WORK ITEM> Reproduce, without any change, the span of lines from the opening of the records below to the line containing "Calendario eventi", inclusive.

SUPPLIED RECORDS>
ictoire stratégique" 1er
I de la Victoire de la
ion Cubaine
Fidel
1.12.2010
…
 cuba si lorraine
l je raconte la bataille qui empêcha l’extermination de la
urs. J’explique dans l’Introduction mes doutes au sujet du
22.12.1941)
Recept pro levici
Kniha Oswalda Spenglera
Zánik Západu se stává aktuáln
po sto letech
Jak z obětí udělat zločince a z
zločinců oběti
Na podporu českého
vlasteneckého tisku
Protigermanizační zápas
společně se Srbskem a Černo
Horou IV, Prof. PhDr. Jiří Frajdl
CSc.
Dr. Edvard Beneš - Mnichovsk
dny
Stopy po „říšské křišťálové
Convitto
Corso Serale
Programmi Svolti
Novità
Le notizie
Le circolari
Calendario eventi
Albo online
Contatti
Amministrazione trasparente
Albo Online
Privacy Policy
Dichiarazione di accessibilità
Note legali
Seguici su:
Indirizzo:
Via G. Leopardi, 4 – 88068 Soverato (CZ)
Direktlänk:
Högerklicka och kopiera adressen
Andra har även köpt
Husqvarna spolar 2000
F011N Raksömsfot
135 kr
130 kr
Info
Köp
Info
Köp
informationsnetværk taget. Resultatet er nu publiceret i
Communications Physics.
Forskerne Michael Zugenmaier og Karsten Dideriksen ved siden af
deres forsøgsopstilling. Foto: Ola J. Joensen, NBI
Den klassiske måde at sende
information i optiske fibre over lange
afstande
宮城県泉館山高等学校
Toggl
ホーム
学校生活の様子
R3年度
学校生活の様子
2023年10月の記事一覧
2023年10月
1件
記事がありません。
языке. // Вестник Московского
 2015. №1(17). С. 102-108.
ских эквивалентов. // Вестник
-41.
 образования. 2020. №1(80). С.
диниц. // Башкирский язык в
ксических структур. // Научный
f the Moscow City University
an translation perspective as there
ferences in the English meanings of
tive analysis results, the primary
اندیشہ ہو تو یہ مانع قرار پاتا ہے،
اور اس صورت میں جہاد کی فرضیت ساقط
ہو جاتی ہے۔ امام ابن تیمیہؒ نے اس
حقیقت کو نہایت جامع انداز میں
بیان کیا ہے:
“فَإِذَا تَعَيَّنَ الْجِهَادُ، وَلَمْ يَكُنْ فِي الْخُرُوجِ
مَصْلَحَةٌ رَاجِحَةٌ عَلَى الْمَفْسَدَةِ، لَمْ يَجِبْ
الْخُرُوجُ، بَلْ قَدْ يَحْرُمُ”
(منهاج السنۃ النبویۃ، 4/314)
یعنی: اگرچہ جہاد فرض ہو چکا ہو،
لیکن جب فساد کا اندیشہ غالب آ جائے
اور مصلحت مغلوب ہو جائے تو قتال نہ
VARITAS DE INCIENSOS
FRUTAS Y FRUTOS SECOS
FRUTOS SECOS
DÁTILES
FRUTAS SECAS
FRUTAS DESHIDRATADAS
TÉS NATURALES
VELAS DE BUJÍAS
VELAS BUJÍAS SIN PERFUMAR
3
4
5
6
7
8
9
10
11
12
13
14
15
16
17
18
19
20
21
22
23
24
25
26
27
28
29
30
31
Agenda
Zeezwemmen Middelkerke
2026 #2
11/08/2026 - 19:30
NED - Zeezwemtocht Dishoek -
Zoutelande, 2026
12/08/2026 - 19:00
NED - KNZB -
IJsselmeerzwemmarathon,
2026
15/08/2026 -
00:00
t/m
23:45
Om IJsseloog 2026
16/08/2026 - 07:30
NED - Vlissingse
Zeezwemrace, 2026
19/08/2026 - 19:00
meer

PROBLEM SOLUTION>
ictoire stratégique" 1er
I de la Victoire de la
ion Cubaine
Fidel
1.12.2010
…
 cuba si lorraine
l je raconte la bataille qui empêcha l’extermination de la
urs. J’explique dans l’Introduction mes doutes au sujet du
22.12.1941)
Recept pro levici
Kniha Oswalda Spenglera
Zánik Západu se stává aktuáln
po sto letech
Jak z obětí udělat zločince a z
zločinců oběti
Na podporu českého
vlasteneckého tisku
Protigermanizační zápas
společně se Srbskem a Černo
Horou IV, Prof. PhDr. Jiří Frajdl
CSc.
Dr. Edvard Beneš - Mnichovsk
dny
Stopy po „říšské křišťálové
Convitto
Corso Serale
Programmi Svolti
Novità
Le notizie
Le circolari
Calendario eventi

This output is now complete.